Rugby World Cup 2019: Hosts Japan pull off shock in Shizuoka to beat Ireland
Four years after beating South Africa in the Miracle of Brighton Japan added Ireland's name to their list of World Cup scalps with a 19-12 win
The Brighton Miracle only hit cinema screens a little over two weeks ago, and yet the sequel has already been written after Japan felled another rugby giant.
Back then, at a football ground near the beach on the UK’s south coast in 2015, the Brave Blossoms beat one of rugby history’s greatest powers, South Africa. It prompted a film starring Temuera Morrison in the lead role of coach Eddie Jones.
This time around? They only went and beat the side who start this tournament as the world’s No 1 ranked side, Ireland. And yet the Irish, like the Springboks before them, four years ago, were unable to halt the Japanese tide.
Whether a film is made about this one, only time will tell. But the Shock of Shizuoka will have lasting reverberations for the sport.
“That [the win over South Africa at the last World Cup] was a great game, but we came into this tournament with a new goal,” Lappies Labuschagne, Japan’s captain for the day, said in his TV interview after the 19-12 win.
“We knew what we wanted to do and we backed ourselves going into this game. We are really happy about this result.”
At which point do we stop considering wins by Japan against rugby’s establishment to be upsets? At which point do we consider them to be outside the elite?
If this World Cup is anything to go by, the sport is booming there.
And, if this World Cup is anything to go by, every World Cup should be played there. Rugby has never known noise like it.
The sound booming from the television screens was like nothing else. Sure, Twickenham, Eden Park, Loftus Versfeld, the Principality Stadium and the rest routinely attract huge, partisan congregations.
But those crowds have certain expectations. They are waiting to be entertained. In Japan, it feels as though supporters of the home sides are hoping for the best, but have few preconceptions or demands.
As in Brighton, there were tears that met the final whistle. Small children who were lucky enough to have match tickets seemed as though they were about to combust as the time ticked down.
And yet it seemed as though some knew to hope for the best – and expect it, too. There were fireworks at the stadium to celebrate the result.
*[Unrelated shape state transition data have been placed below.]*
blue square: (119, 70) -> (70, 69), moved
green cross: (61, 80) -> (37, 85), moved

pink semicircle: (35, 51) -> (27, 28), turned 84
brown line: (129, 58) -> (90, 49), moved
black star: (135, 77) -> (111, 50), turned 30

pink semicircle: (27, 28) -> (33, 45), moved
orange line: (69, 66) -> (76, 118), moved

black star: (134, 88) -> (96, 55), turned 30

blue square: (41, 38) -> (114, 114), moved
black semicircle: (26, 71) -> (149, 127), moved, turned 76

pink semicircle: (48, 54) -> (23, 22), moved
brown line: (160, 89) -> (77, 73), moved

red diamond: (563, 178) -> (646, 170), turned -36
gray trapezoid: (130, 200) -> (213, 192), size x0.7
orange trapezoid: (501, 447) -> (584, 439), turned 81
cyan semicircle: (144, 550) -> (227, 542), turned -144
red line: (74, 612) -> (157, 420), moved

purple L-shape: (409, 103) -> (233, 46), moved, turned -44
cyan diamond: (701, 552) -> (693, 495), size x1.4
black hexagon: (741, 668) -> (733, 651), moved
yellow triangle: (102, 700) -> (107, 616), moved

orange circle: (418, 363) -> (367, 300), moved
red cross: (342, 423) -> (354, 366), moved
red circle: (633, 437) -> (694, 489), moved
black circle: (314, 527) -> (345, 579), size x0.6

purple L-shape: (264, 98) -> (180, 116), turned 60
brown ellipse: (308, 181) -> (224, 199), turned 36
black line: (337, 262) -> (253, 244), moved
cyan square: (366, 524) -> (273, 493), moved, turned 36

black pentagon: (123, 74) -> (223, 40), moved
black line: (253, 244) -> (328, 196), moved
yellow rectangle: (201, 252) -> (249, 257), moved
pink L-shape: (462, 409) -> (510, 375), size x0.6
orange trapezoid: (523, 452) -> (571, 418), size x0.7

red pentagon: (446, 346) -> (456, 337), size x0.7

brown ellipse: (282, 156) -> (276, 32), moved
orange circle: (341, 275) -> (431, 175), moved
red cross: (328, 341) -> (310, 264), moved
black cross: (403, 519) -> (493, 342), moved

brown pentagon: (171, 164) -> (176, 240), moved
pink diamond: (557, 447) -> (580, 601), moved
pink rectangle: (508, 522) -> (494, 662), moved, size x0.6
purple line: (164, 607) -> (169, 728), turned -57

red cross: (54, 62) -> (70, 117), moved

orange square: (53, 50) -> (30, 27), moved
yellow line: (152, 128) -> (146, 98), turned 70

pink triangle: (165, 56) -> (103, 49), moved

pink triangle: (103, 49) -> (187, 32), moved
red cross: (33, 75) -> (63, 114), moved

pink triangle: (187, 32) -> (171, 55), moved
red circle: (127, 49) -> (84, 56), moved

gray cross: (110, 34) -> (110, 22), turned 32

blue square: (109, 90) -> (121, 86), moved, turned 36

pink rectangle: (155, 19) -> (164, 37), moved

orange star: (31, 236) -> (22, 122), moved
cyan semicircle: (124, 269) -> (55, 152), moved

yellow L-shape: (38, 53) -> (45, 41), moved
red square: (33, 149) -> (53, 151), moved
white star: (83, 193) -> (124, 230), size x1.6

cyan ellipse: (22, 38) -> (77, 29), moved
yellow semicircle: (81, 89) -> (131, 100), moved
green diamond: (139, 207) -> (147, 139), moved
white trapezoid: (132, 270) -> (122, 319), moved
Hardly standard operating procedure for a pool match. Clearly, some people believed their was a shock afoot.
Even Jamie Joseph, the coach, admitted that he had to moderate some of his public utterances pre-match, so as not to appear too “cocky”. He was right to be confident.
“We are very proud of the players,” Joseph said. “We had a plan, we have been training for a long time.
“We have been thinking about this game for a while, but obviously Ireland have only been thinking about it for the past six or seven days.
“We had a lot of belief in our gameplan and what we wanted to do. We knew how good Ireland are, and how strong they were.”
Until now, Japanese rugby’s greatest moment had been delivered by a substitute – Karne Hesketh – with a try in the left-hand corner.
History repeated itself as Kenki Fukuoka scored the 59th minute try that put Japan into a lead that they did not give up.
He was the hero twice as Ireland, who had held a 12-3 lead early in the piece through tries from Garry Ringrose and Rob Kearney, looked to salvage a draw late on.
In the 78th minute, Fukuoka made a break to within feet of the tryline. He was pulled up short, but Ireland could find no way back from that distance.
“We knew how tough it was going to be,” Rory Best, Ireland’s captain, said.
“We came in with a gameplan, and felt we were prepared but give credit to that team. Japan played really, really well. They posed a lot of questions, and we didn’t have the answers.”